For the second consecutive day, the number of new cases of COVID-19 reported in Utah is well under 1,000. After the Department of Health reported 462 cases on Monday, the Department of Health reported 591 positive tests on Tuesday.

Webb said the state is in a ‘race between vaccines and variants’, adding:’ We can not go fast enough. That’s the point here. ”

He said it was “difficult to know” whether Utah was affected by coronavirus variants because so few tests were done for them. Health experts monitor re-infection rates and vaccine failures, which provide indirect evidence of variants, and ‘at least at this stage we do not see strong signs that we have a predominant tension here in the state. But we continue to look really nice. ”
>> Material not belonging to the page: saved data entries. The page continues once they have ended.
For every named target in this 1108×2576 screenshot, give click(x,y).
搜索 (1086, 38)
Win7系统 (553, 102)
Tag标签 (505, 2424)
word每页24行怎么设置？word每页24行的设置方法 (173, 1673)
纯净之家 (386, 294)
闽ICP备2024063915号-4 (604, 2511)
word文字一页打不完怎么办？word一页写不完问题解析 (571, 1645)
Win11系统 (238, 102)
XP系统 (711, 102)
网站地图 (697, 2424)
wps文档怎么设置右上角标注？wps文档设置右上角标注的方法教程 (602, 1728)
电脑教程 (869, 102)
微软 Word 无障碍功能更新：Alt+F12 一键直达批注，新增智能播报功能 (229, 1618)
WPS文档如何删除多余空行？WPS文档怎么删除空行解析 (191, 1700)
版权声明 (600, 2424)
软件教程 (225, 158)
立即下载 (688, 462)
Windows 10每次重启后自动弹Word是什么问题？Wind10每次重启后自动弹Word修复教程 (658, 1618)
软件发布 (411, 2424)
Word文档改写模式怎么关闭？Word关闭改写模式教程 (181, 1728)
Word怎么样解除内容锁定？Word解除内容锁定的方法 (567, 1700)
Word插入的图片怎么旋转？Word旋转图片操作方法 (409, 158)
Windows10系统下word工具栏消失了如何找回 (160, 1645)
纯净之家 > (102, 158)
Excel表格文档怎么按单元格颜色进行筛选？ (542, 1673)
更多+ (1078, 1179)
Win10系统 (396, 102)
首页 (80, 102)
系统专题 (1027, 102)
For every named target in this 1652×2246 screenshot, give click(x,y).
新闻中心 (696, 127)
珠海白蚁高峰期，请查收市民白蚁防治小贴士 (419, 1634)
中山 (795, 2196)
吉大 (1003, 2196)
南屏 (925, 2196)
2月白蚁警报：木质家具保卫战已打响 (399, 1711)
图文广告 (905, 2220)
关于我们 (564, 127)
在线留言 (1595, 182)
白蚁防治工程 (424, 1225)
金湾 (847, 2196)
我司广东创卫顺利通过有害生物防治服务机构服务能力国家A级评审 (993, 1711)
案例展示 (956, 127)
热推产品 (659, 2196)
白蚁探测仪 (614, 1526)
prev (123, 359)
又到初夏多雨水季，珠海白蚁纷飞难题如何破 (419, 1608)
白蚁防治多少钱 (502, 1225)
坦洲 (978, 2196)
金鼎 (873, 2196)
Webb also warned that people who received their first dose of coronavirus vaccine should continue to take precautions – to social distance and wearing masks.

‘We see too many cases of acute COVID in people who have received their first dose. “You have very little immunity for the first two weeks after receiving the first dose,” he said. The data, he added, show that ‘you are completely immune before you have had the complete two-dose range for the MRNA vaccines. … With the availability of these vaccines, we still need people to be vigilant even after the first dose and through the second dose range. “

Vaccinations reported in the past day / total vaccinations • 7,952 / 532,985.

Number of Utahns receiving two doses • 164,775.

Cases reported in the past day • 591.

Deaths reported in the past day • One – a man 85 years or older in Salt Lake County.

Hospitalizations reported in the past day • 272. It’s two from Monday. Of those currently admitted to the hospital, 106 are in intensive care units – two more than on Monday.

Tests reported in the past day • 4,015 people were tested for the first time. A total of 9,985 people were tested.

Percentage of positive tests • According to the state’s original method, the rate is 14.7%. This is higher than the seven-day average of 13.7%.

The new method counts all test results, including repeated tests of the same individual. Today’s rate is now at 5.9%, slightly lower than the seven day average of 6.4%.

[Read more: Utah is changing how it measures the rate of positive COVID-19 tests. Here’s what that means.]

Total to date • 362 347 sake; 1,797 deaths; 14,239 hospitalizations; 2,129,525 people were tested.